この研究結果を、私たちの明日からの行動にどう活かすべきでしょうか。

  1. 平均値の罠から脱却する
    血圧手帳の平均値が目標以下であっても安心しないでください。IoTデバイスやアプリを活用し、測定値が目標範囲を超えている「回数」や「頻度」に目を向ける必要があります。患者さんに対しても、「たまに高い日がある」ことが脳へのダメージ蓄積に直結していることを説明し、TTRの概念を伝えるべきです。
  2. 冬場の積極的な介入
    冬にTTRが低下することは明白です。秋口から家庭血圧の変動を注視し、暖房器具の使用や適切な衣類による保温などの生活指導を強化し、必要であれば冬期限定の降圧薬調整も検討すべきです。
  3. 拡張期血圧の重要性を再認識する
    特に50代前後の患者さんにおいて、拡張期血圧が75 mmHgを頻繁に超える状況は、脳血管の健康に対する赤信号かもしれません。収縮期血圧だけでなく、拡張期血圧の安定性にも細心の注意を払ってください。
  4. 厳格な目標達成への挑戦
    服薬者のTTR中央値が1.9%であった事実は、JSH 2025の目標(125/75 mmHg未満)がいかに困難であるかを示しています。しかし、その目標達成こそが脳病変を減らす鍵であることも事実です。臨床的な惰性(Clinical Inertia)を排除し、多剤併用や生活習慣の徹底的な改善を、より早期から提案していく必要があります。

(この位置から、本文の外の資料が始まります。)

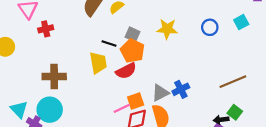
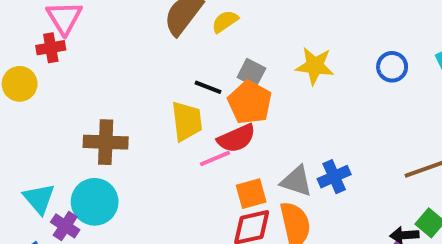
red cross: (46, 29) -> (51, 48), moved
gray triangle: (160, 93) -> (297, 181), turned 42
pink line: (122, 108) -> (215, 158), moved

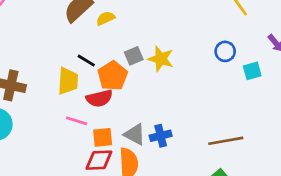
blue circle: (392, 67) -> (225, 51), moved
gray square: (251, 73) -> (134, 56), moved, turned 30
pink line: (215, 158) -> (77, 121), moved, turned 30

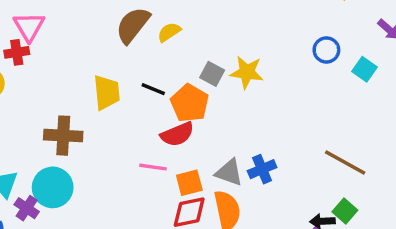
gray square: (134, 56) -> (212, 74), turned -30
cyan square: (252, 71) -> (364, 69), turned -30
yellow trapezoid: (68, 81) -> (107, 92), moved
brown line: (226, 141) -> (345, 163), turned 48

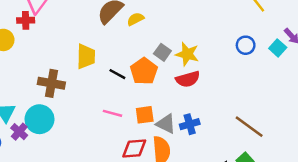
cyan square: (364, 69) -> (278, 48), moved
black line: (153, 89) -> (117, 74), moved
red semicircle: (177, 134) -> (188, 79), moved
orange square: (189, 183) -> (145, 115), moved

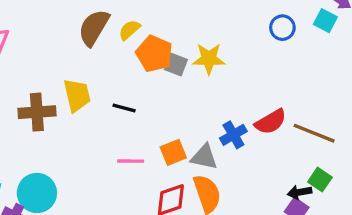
orange pentagon: (144, 71) -> (154, 54), moved
red semicircle: (188, 79) -> (271, 122), moved
brown cross: (51, 83) -> (37, 112), moved
blue cross: (190, 124) -> (233, 135), moved

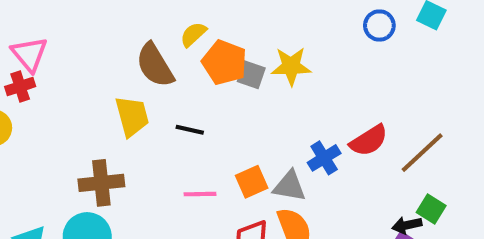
brown semicircle: (94, 28) -> (155, 65), moved, turned -60
brown cross: (37, 112) -> (101, 183), moved
brown line: (314, 133) -> (422, 153), turned -63

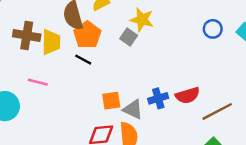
orange pentagon: (224, 62) -> (87, 35), moved
yellow star: (291, 66) -> (142, 20), moved
brown cross: (101, 183) -> (27, 35), moved
pink line: (200, 194) -> (38, 82), moved

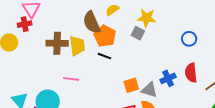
blue circle: (213, 29) -> (189, 39), moved
red semicircle: (188, 95) -> (191, 73), turned 108

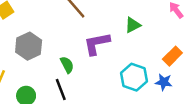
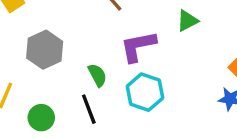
cyan hexagon: (134, 77) -> (145, 92), moved

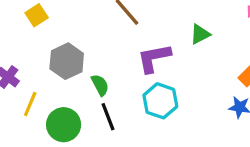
green semicircle: (97, 75) -> (100, 85), moved
green circle: (41, 118) -> (64, 125), size x1.4

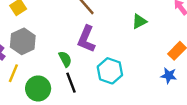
purple L-shape: (154, 58) -> (86, 39), moved, turned -56
gray hexagon: (67, 61) -> (23, 41), moved

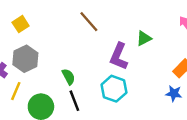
purple L-shape: (86, 39) -> (119, 56), moved

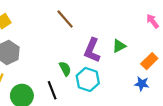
green triangle: (144, 38) -> (119, 46), moved
green semicircle: (68, 77) -> (65, 69), moved

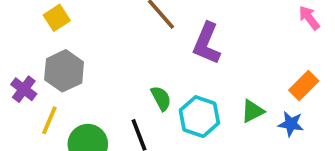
green triangle: (119, 46) -> (252, 111), moved
purple L-shape: (92, 50) -> (207, 43), moved

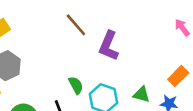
green triangle: (252, 111) -> (141, 94), turned 42

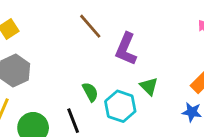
green triangle: (141, 94) -> (149, 86), moved, turned 30

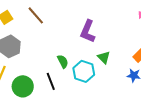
brown line: (90, 26) -> (36, 15), moved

IoT技術は、血圧管理を「点」から「永続的な線」へと変貌させました。TTRを意識した診療は、単なる数値の是正ではなく、患者さんの将来の脳血管健康を確実に担保するための、最も直感的で力強い武器になるはずです。

参考文献

Hisamatsu T, Fukuda M, Kinuta M, Kojima K, Taniguchi K, Nakahata N, Kanda H. IoT-Based Home Blood Pressure Time in Target Range and Brain Lesions on MRI. Hypertension. 2026;83:e26519. DOI: 10.1161/HYPERTENSIONAHA.125.26519.